When the word "الخدمة" shows up in a line of the records below, copy that line.

== Source information

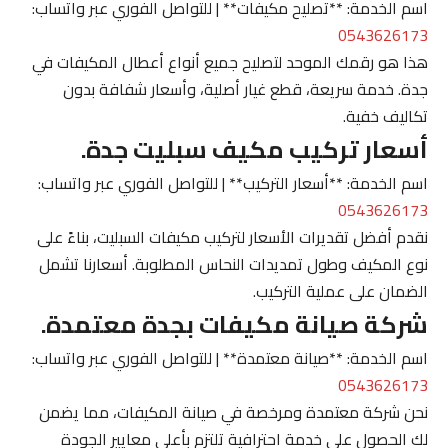
اسم الخدمة: **تصليح مكيفات** | للتواصل الفوري عبر واتساب:
0543626173
هذا هو رقمك الموحد لتصليح جميع أنواع أعطال المكيفات في
جدة. خدمة سريعة، قطع غيار أصلية، وأسعار شفافة بدون
تكاليف خفية.
أسعار تركيب مكيف سبليت جدة.
اسم الخدمة: **أسعار التركيب** | للتواصل الفوري عبر واتساب:
0543626173
نقدم أفضل تقديرات الأسعار لتركيب مكيفات السبليت، بناءً على
نوع المكيف وطول تمديدات النحاس المطلوبة. أسعارنا تشمل
الضمان على عملية التركيب.
شركة صيانة مكيفات بجدة معتمدة.
اسم الخدمة: **صيانة معتمدة** | للتواصل الفوري عبر واتساب:
0543626173
نحن شركة معتمدة ومرخصة في صيانة المكيفات، مما يضمن
لك الحصول على خدمة احترافية تلتزم بأعلى معايير الجودة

====

__Your response__:
اسم الخدمة: **تصليح مكيفات** | للتواصل الفوري عبر واتساب:
اسم الخدمة: **أسعار التركيب** | للتواصل الفوري عبر واتساب:
اسم الخدمة: **صيانة معتمدة** | للتواصل الفوري عبر واتساب:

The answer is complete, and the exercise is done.